BACKGROUND: It was our aim to study the prevalence and possible prognostic and predictive significance of the expression of P-glycoprotein, a transmembrane transport protein related to classical multidrug resistance, in patients with advanced ovarian cancer. STUDY DESIGN: Tumor tissue from 73 previously untreated patients with FIGO stage 3 ovarian cancer was examined with immunohistochemistry for the expression of P-glycoprotein before and after chemotherapy. Response to 4 cycles of combination chemotherapy with cisplatin and epirubicin was assessed with second look laparotomy. The log rank test was used for univariate survival and the Cox proportional hazards regression model for multivariate survival analysis. RESULTS: P-glycoprotein expression was detected in 47% of untreated cases, and correlated with unfavourable prognostic factors such as advanced age, presence of ascites and larger residual disease deposits after primary surgery. P-glycoprotein negative cases responded significantly better to chemotherapy (P < .001). In the multivariate survival analysis P-glycoprotein expression was an independent predictor of both overall (P = .045) and progression free (P = .006) survival. When P-glycoprotein expression and residual disease status were considered together, the patients could be divided in three clearly distinct prognostic groups (P = .0009). CONCLUSION: P-glycoprotein expression is a predictor of response and survival in a uniformly treated and followed cohort of advanced ovarian cancer patients.

Epidermal growth factor receptor expression has no independent prognostic significance in advanced ovarian cancer.
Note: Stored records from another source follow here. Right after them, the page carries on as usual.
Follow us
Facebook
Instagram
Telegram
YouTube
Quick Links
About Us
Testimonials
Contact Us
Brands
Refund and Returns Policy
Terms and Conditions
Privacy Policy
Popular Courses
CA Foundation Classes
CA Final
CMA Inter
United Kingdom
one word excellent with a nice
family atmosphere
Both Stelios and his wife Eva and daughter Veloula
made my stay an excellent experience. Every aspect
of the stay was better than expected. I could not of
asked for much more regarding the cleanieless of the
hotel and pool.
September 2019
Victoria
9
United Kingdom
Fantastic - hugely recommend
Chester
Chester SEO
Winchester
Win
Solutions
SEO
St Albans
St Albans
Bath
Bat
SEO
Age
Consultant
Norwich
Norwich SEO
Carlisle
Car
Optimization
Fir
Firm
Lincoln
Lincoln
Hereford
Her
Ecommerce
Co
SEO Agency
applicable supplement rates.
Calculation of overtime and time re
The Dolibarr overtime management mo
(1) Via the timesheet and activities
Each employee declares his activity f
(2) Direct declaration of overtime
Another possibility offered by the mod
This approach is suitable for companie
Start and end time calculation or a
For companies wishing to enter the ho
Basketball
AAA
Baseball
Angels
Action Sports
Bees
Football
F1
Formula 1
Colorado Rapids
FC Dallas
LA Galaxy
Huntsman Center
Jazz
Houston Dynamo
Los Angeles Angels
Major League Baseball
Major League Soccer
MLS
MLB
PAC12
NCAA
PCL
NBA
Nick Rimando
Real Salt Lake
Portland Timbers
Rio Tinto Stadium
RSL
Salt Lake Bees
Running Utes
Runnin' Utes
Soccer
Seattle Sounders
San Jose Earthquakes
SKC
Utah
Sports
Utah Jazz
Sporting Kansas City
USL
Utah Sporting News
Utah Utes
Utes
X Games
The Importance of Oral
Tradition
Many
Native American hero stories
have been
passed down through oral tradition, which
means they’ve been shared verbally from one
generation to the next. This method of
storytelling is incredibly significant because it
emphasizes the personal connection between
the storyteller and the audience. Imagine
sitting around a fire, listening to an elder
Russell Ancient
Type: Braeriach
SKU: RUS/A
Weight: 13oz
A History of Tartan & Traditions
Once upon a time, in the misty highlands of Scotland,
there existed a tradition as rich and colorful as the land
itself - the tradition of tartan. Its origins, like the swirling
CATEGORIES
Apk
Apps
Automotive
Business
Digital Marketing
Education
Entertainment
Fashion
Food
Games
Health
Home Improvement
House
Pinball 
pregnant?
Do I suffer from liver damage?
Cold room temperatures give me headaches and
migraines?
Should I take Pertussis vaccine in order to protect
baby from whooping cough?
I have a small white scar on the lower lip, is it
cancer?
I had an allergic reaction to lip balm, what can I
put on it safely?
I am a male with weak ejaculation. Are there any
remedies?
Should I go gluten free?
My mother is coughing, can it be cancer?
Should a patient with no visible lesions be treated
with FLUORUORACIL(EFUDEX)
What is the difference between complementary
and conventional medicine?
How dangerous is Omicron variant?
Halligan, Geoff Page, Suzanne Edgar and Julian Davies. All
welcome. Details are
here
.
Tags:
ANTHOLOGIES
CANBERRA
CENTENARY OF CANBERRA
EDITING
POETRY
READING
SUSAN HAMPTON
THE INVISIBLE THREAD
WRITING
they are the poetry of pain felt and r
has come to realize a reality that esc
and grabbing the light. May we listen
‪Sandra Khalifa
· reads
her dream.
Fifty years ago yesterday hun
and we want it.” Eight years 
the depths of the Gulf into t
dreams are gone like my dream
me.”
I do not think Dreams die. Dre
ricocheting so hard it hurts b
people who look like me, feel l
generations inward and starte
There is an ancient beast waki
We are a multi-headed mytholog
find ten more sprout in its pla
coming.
BACKGROUND: This study was undertaken to evaluate whether overexpression of epidermal growth factor receptor (EGFR) was of possible prognostic and/or predictive significance in advanced ovarian cancer. STUDY DESIGN: Tumor specimens from 185 patients with stage III ovarian cancer, treated at the Department of Gynecologic Oncology of the Norwegian Radium Hospital, were examined immunohistochemically for overexpression of EGFR. Response was verified with second look laparotomy in 149 patients after 4 courses of platinum/anthracyclin chemotherapy. Correlations between EGFR status and classical clinicopathological parameters were examined, and uni- and multivariate survival analysis was performed. RESULTS: EGFR membrane immunostaining was observed in 22% of the cases. EGFR overexpression correlated positively with residual disease after first surgery (P = 0.048) and tended to correlate with increasing FIGO substage (P = 0.058). No correlation was found with response to chemotherapy. In univariate analysis age below the median, FIGO substage, residual disease, histology, differentiation grade and the presence of ascites correlated with disease-related survival. A tendency towards correlation was found for EGFR (P = 0.0669). In muitivariate analysis only residual disease, histological type, differentiation grade and the presence of ascites retained independent prognostic significance. CONCLUSION: EGFR status was found to be of no independent prognostic or predictive significance in this large group of uniformly treated stage III ovarian cancer patients.